Von diesem bei Stadt- und Landbevölkerung beliebten Marienheiligtum erhielten auch der früher 'Waschette' oder 'Hasenbuck' genannte Bergrücken und Teile der an seinem Fuß gelegenen Sebastiansvorstadt den Namen 'Frauenberg'.
1720 ließ der in hohem Alter zunehmend gebrechliche und gichtleidende Eichstätter Fürstbischof Johann Anton I. Knebel von Katzenellenbogen (1705 - 1725) östlich seines Residenzschlosses, der Willibaldsburg, eine Madonnenstatue aufstellen. Eine Legende berichtet von dem Bildnis, der Fürst habe es aus einem Holzstamm anfertigen lassen, der lange vor dem Eingang der Hofschreinerei auf der Willibaldsburg gelegen und, obwohl völlig ausgetrocknet, plötzlich einen Zweig mit frischen Blättern getrieben habe. Die am 28. Oktober 1723 benedizierte Statue war zunächst nur durch ein hölzernes Dach und durch Bretterwände vor der Witterung geschützt und erfreute sich bald der Verehrung durch die Bevölkerung. Unter Fürstbischof Johann Anton II. von Freyberg (1736-1757) wurde der heute bestehende Kapellenbau 1738-1739 errichtet und 1751 konsekriert.
Dem Stil nach ist er ein Werk des Eichstätter Hofbaudirektors Gabriel de Gabrieli (1671-1747). Das östlich an die Kapelle grenzende, heutige Mesnerhaus ließ sich der Eremit Paul Jakob Kastner (gestorben 1767) auf eigene Kosten als Klause erbauen. Daran erinnert ein Steintafel an der Nordseite des Gebäudes.
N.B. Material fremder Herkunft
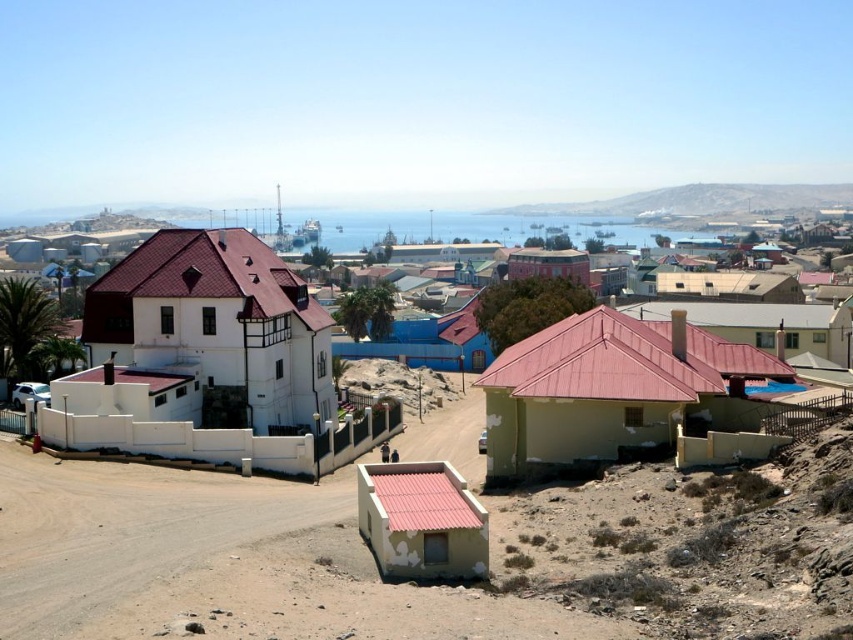 Which is more to the left, yellow matte house at lower right or white matte house at left?

white matte house at left is more to the left.

Can you confirm if yellow matte house at lower right is smaller than white matte house at left?

Yes.

Describe the element at coordinates (621, 396) in the screenshot. This screenshot has height=640, width=853. I see `yellow matte house at lower right` at that location.

Identify the location of yellow matte house at lower right. The width and height of the screenshot is (853, 640). (621, 396).

Is white matte house at center to the right of matte red building at center from the viewer's perspective?

In fact, white matte house at center is to the left of matte red building at center.

The image size is (853, 640). I want to click on white matte house at center, so click(207, 362).

Between point (264, 317) and point (550, 257), which one is positioned behind?

Point (550, 257)

You are a GUI agent. You are given a task and a screenshot of the screen. Output one action in this format:
    pyautogui.click(x=<x>, y=<y>)
    Task: Click on the white matte house at center
    The image size is (853, 640).
    Given the screenshot: What is the action you would take?
    pyautogui.click(x=207, y=362)

In the scene shown: Who is more forward, (283, 465) or (251, 385)?

Point (283, 465)

From the picture: Can you confirm if white matte house at center is positioned to the right of white matte house at left?

Correct, you'll find white matte house at center to the right of white matte house at left.

Who is more distant from viewer, (380, 408) or (259, 259)?

The point (380, 408) is behind.

The image size is (853, 640). What are the coordinates of `white matte house at center` in the screenshot? It's located at (207, 362). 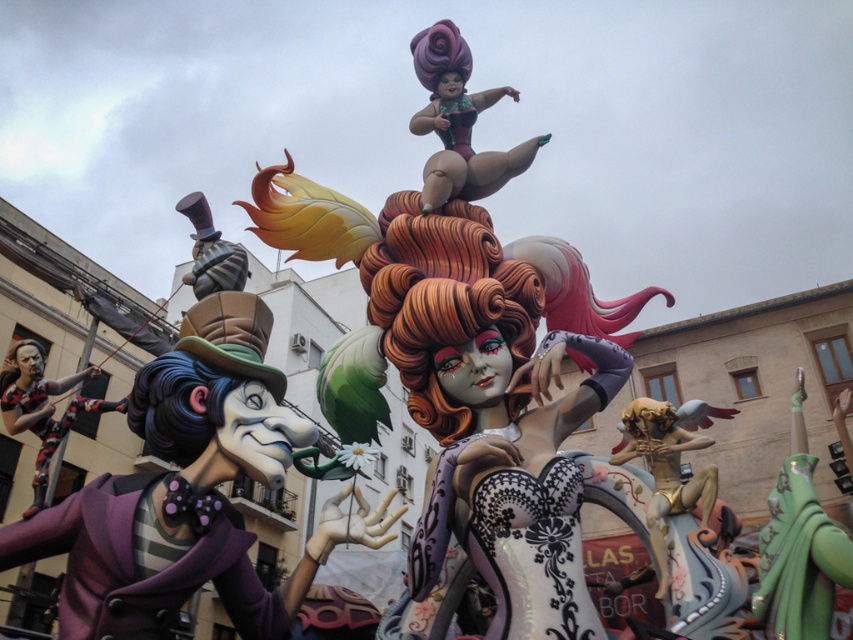 Does purple matte doll at upper center have a smaller size compared to black matte figure at left?

Indeed, purple matte doll at upper center has a smaller size compared to black matte figure at left.

Who is shorter, purple matte doll at upper center or black matte figure at left?

black matte figure at left is shorter.

Which is in front, point (486, 157) or point (33, 500)?

Positioned in front is point (33, 500).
Das intime Innere der Kapelle strahlt höfische Eleganz und unbeschwerte Heiterkeit aus. Das Bauwerk besteht aus einem kleinen längsrechteckigen Zentralraum mit abgerundeten Ecken und Doppelkuppel. Östlich schließen die mit Halbkuppel gewölbte Altarnische und westlich ein flachdeckter Vorraum mit später eingebauter Orgelempore an. Je zwei Stichbogenfenster an der Nord- und Südseite versorgen den Innenraum mit strahlender Helle. Reizvoll und von geradezu theatralischem Effekt ist die Anlage der Doppelkuppel, von der Gabrieli vielleicht durch die 1716-1718 erbaute Klosterkirche der Gebrüder Asam zu Weltenburg angeregt wurde. So öffnet sich die Scheitelfläche des sanft ansteigenden Hauptraumgewölbes und gibt durch einen rechteckigen Ausschnitt den Blick auf ein zweites Spiegelgewölbe frei, das indirekt durch zwei dem Betrachter verborgene Ovalfenster beleuchtet wird.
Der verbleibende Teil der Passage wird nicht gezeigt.